The insidious rise in cyberattacks continues. This past year, ransomware damage has skyrocketed 935 percent. As the latest Log4J vulnerability and ransomware attacks on numerous cloud servers demonstrates, businesses need to be more alert than ever.
While a patch for the Java-based logging utility CVE-2021-44228 (aka Log4Shell) zero-day RCE flaw in Apache Log4j library has been rolled out, the ramifications upon businesses are continuing.
As an example of cloud vulnerabilities, workforce management and human capital management cloud provider Kronos has recently been the target of a ransomware attack that has forced servers offline.
Such events are chaotic and costly. Looking at the current ransomware trends for Digital Journal is Laura Hoffner, Chief of Staff at Concentric.
Hoffner says that the holiday season has presented a rich hunting ground for cybercriminals: “Though the feds haven’t identified any specific known threats, criminals are prone to strike when key employees are traveling or spending time with family and friends making the holiday season a prime target.”
Of ransomware, Hoffner notes that various forms of cyber extortion as a whole has recently started to affect even those not specifically targeted. As well as opening up more groups to this threat, she also finds that the costs of those afflicted are also climbing: Ransom payments from cyber extortions was a $350 million industry in 2020, up 311 percent from 2019.
Calculating the cost of a ransomware event cuts in different ways. Those firms that do not pay the ransom are still paying ransom in other ways, with the average cost of downtime as a result of the extortion being 24 times higher than the average ransom amount.
Hoffner says that to tackle a cyber extortion event requires three actions:
- Preparation in order to prevent the extortion from being able to occur.
- Planning a response which includes threat verification, access, ransom negotiation, and cryptocurrency payment.

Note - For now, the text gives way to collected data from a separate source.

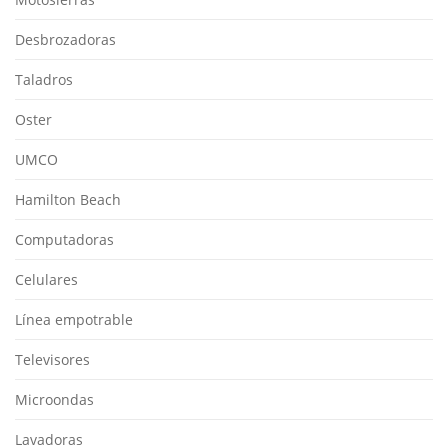
Desbrozadoras
Taladros
Oster
UMCO
Hamilton Beach
Computadoras
Celulares
Línea empotrable
Televisores
Microondas
Lavadoras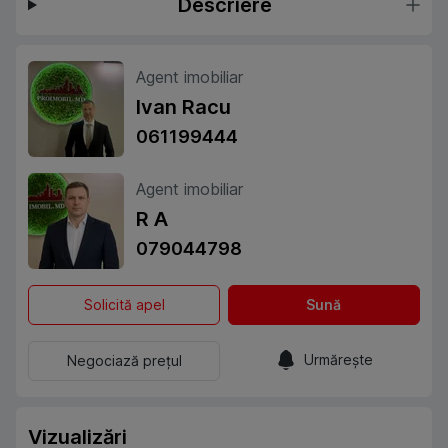
Descriere
Agent imobiliar
Ivan Racu
061199444
Agent imobiliar
R A
079044798
Solicită apel
Sună
Urmărește
Negociază prețul
Vizualizări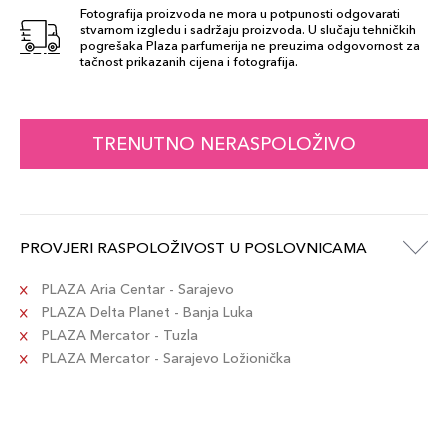
Fotografija proizvoda ne mora u potpunosti odgovarati
stvarnom izgledu i sadržaju proizvoda. U slučaju tehničkih
pogrešaka Plaza parfumerija ne preuzima odgovornost za
111
tačnost prikazanih cijena i fotografija.
48,00 KM
Šifra artikla
+5 PLAZA cvjetića
8015150118149
TRENUTNO NERASPOLOŽIVO
8
48,00 KM
Šifra artikla
+5 PLAZA cvjetića
8015150118033
PROVJERI RASPOLOŽIVOST U POSLOVNICAMA
1
48,00 KM
Šifra artikla
PLAZA Aria Centar - Sarajevo
+5 PLAZA cvjetića
8015150118071
PLAZA Delta Planet - Banja Luka
PLAZA Mercator - Tuzla
PLAZA Mercator - Sarajevo Ložionička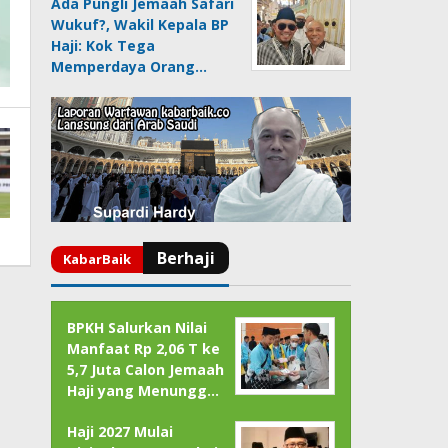
Ada Pungli Jemaah Safari
Wukuf?, Wakil Kepala BP
Haji: Kok Tega
Memperdaya Orang…
BPKH Salurkan Nilai
Manfaat Rp 2,06 T ke
5,7 Juta Calon Jemaah
Haji yang Menungg…
Haji 2027 Mulai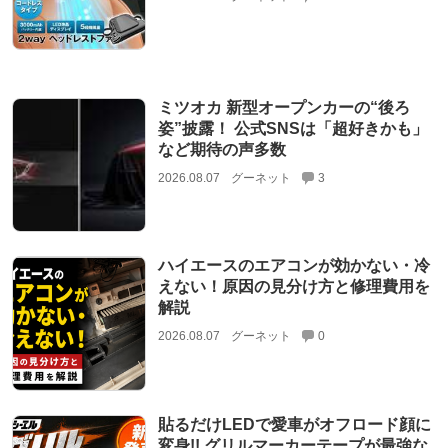
ミツオカ 新型オープンカーの“後ろ
姿”披露！ 公式SNSは「超好きかも」
など期待の声多数
2026.08.07
グーネット
3
ハイエースのエアコンが効かない・冷
えない！原因の見分け方と修理費用を
解説
2026.08.07
グーネット
0
貼るだけLEDで愛車がオフロード顔に
変身!! グリルマーカーテープが最強な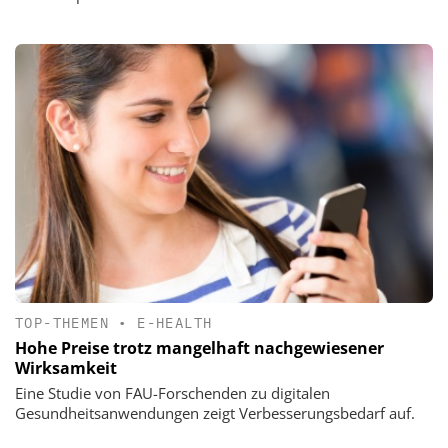
TOP-THEMEN
•
E-HEALTH
Hohe Preise trotz mangelhaft nachgewiesener
Wirksamkeit
Eine Studie von FAU-Forschenden zu digitalen
Gesundheitsanwendungen zeigt Verbesserungsbedarf auf.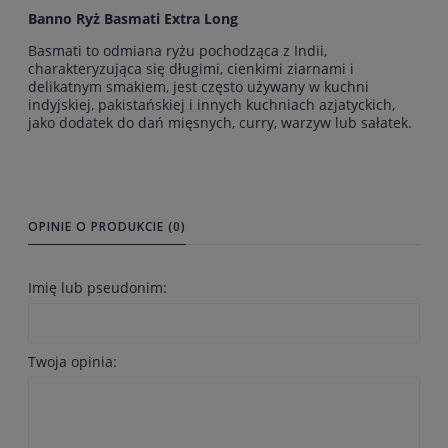
Banno Ryż Basmati Extra Long
Basmati to odmiana ryżu pochodząca z Indii,
charakteryzująca się długimi, cienkimi ziarnami i
delikatnym smakiem, jest często używany w kuchni
indyjskiej, pakistańskiej i innych kuchniach azjatyckich,
jako dodatek do dań mięsnych, curry, warzyw lub sałatek.
OPINIE O PRODUKCIE (0)
Imię lub pseudonim:
Twoja opinia: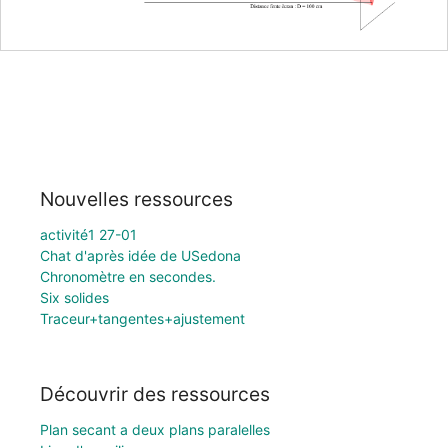
Nouvelles ressources
activité1 27-01
Chat d'après idée de USedona
Chronomètre en secondes.
Six solides
Traceur+tangentes+ajustement
Découvrir des ressources
Plan secant a deux plans paralelles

- Running post incident analysis and re-analysis of cyber audit to prevent follow on targeting.
She adds that, unfortunately, corporations need to keep in mind that even if a ransom is paid, the extorting party still maintains sensitive data that they could still release, at will. Negotiations only encourage the destruction of stolen data, but have no way to enforce that.
Hoffner concludes, stating: “The best way to avoid this vulnerability is to ensure your own systems have a regular cyber audit conducted as well as staff is completely aware of ongoing phishing and extortion trends. No matter how “locked down” a system may be, the weakest link will always remain the human. All workers need to be on constant alert as to what links they’re clicking on and who they’re giving access for what.”